* PROBLEM DETAILS *
Leave out any pictures and transcribe all other data below exactly.

Extracted records

####################

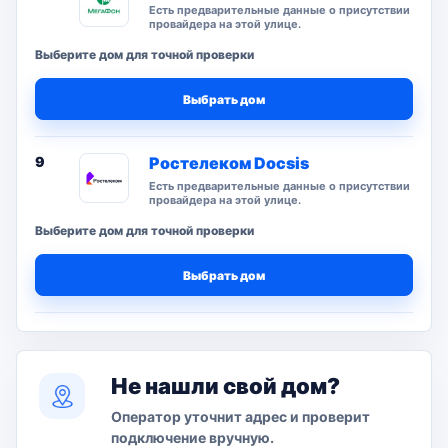
Есть предварительные данные о присутствии
провайдера на этой улице.
Выберите дом для точной проверки
Выбрать дом
9
Ростелеком Docsis
Есть предварительные данные о присутствии
провайдера на этой улице.
Выберите дом для точной проверки
Выбрать дом
Не нашли свой дом?
Оператор уточнит адрес и проверит
подключение вручную.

####################

* WRITTEN ANSWER *
Есть предварительные данные о присутствии
провайдера на этой улице.
Выберите дом для точной проверки
Выбрать дом
9
Ростелеком Docsis
Есть предварительные данные о присутствии
провайдера на этой улице.
Выберите дом для точной проверки
Выбрать дом
Не нашли свой дом?
Оператор уточнит адрес и проверит
подключение вручную.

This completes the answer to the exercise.